Peran Strategis Guru
Kita sangat mafhum bahwa guru memiliki peran strategis untuk menjadi bagian penting dalam upaya membangun karakter bangsa. Hal tersebut dapat diwujudkan melalui peran serta guru secara optimal dalam proses penyiapan peserta didik yang memiliki karakter sebagaimana disebutkan dalam UU No 20 Tahun 2003 Bab II Pasal 3 tentang fungsi dan tujuan pendidikan nasional. Karakter dan mentalitas sumberdaya manusia suatu bangsa akan menjadi pondasi dari tata nilai bangsa tersebut.

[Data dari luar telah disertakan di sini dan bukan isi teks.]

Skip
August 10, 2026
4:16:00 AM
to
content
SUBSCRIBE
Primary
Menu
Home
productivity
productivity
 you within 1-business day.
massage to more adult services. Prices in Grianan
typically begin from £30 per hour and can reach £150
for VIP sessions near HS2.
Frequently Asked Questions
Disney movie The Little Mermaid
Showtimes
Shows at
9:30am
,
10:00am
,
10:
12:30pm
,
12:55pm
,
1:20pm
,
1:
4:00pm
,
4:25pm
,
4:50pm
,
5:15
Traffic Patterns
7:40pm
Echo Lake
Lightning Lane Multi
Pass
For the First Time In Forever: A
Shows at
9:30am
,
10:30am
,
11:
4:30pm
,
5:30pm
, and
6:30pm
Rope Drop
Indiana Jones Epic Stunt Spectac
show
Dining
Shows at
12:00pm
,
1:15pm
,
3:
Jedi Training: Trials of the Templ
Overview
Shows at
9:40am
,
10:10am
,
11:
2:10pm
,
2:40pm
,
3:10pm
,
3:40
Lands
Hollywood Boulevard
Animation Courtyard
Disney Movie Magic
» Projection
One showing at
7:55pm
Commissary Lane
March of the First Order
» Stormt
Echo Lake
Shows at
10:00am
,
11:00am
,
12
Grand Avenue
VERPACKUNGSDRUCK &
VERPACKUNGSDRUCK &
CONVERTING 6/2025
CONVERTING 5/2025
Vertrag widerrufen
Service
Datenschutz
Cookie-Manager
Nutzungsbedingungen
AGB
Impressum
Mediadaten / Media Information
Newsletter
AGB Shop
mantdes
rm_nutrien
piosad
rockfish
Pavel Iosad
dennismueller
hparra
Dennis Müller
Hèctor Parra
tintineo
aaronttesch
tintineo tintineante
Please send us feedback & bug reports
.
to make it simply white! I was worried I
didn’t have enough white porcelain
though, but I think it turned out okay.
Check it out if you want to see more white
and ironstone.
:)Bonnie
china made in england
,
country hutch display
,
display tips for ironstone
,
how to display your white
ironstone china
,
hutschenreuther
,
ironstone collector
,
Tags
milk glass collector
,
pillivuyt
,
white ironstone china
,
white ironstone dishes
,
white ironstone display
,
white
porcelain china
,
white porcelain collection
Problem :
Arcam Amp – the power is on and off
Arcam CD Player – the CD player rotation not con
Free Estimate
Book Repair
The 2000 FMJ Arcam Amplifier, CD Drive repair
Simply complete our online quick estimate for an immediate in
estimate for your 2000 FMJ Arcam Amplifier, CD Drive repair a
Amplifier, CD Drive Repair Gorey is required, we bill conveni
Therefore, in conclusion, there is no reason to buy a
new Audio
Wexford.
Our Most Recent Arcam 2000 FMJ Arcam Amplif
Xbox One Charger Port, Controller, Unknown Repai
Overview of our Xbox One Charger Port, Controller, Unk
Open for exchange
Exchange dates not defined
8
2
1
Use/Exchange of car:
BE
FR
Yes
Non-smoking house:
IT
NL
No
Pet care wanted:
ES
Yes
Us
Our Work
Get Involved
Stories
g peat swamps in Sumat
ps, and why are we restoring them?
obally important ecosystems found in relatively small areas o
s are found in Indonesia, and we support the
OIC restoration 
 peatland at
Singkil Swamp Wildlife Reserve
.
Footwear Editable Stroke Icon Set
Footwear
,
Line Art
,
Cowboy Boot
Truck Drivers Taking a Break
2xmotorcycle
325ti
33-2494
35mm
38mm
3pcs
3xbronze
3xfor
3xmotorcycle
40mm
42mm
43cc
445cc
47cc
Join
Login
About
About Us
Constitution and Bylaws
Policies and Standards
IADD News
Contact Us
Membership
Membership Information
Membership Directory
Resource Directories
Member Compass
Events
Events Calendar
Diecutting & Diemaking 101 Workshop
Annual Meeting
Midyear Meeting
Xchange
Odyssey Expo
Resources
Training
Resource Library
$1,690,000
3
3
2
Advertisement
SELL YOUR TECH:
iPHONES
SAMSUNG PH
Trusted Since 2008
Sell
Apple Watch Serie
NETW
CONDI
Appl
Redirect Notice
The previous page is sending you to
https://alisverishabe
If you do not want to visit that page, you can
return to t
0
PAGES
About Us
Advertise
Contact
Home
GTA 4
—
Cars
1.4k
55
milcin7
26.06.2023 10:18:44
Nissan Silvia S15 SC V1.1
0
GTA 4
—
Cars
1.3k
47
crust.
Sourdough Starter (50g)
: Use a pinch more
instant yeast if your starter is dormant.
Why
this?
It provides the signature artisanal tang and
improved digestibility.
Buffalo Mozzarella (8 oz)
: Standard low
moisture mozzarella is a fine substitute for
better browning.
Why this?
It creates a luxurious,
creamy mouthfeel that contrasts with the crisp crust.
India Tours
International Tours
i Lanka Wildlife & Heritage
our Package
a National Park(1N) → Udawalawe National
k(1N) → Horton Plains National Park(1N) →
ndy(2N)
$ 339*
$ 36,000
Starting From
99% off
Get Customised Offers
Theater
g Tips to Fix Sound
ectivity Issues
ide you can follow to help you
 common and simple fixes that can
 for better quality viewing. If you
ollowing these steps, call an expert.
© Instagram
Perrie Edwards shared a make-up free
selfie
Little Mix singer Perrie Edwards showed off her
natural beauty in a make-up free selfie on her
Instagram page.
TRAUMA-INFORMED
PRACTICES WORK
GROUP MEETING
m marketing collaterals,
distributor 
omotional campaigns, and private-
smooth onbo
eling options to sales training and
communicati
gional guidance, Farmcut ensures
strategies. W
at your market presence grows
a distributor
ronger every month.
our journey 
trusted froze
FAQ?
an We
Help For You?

Dalam tataran operasional, upaya-upaya nyata dalam membentuk dan memelihara karakter dan mentalitas tersebut bisa dilakukan oleh sosok guru professional, bukan guru yang asal-asalan.
Tidaklah mudah memang menjadi seorang guru yang ideal dan professional. Berdasarkan UU No 14 tahun 2005 pasal 20, maka guru berkewajiban untuk: a. Merencanakan pembelajaran, melaksanakan proses pembelajaran yang bermutu, serta menilai dan mengevaluasi hasil pembelajaran, b. Meningkatkan dan mengembangkan kualifikasi akademik dan kompetensi secara berkelanjutan sejalan dengan perkembangan ilmu pengetahuan, teknologi dan seni c. Bertindak objektif dan tidak diskriminatif atas dasar pertimbangan jenis kelamin, agama, suku, ras dan kondisi fisik tertentu atau latar belakang keluarga dan status sosial ekonomi peserta didik dalam pembelajaran d. Menjunjung tinggi peraturan perundang-undangan,hukum dan kode etik guru serta nilai-nilai agama dan etika e. Memelihara dan memupuk persatuan dan kesatuan bangsa. Dibutuhkan komitmen, konsistensi dan ketahanan mental yang betul-betul menjadi motif terpenting untuk menjadi seorang guru, mengingat tugas dan kewajibannya yang luar biasa bobot kerjanyanya.  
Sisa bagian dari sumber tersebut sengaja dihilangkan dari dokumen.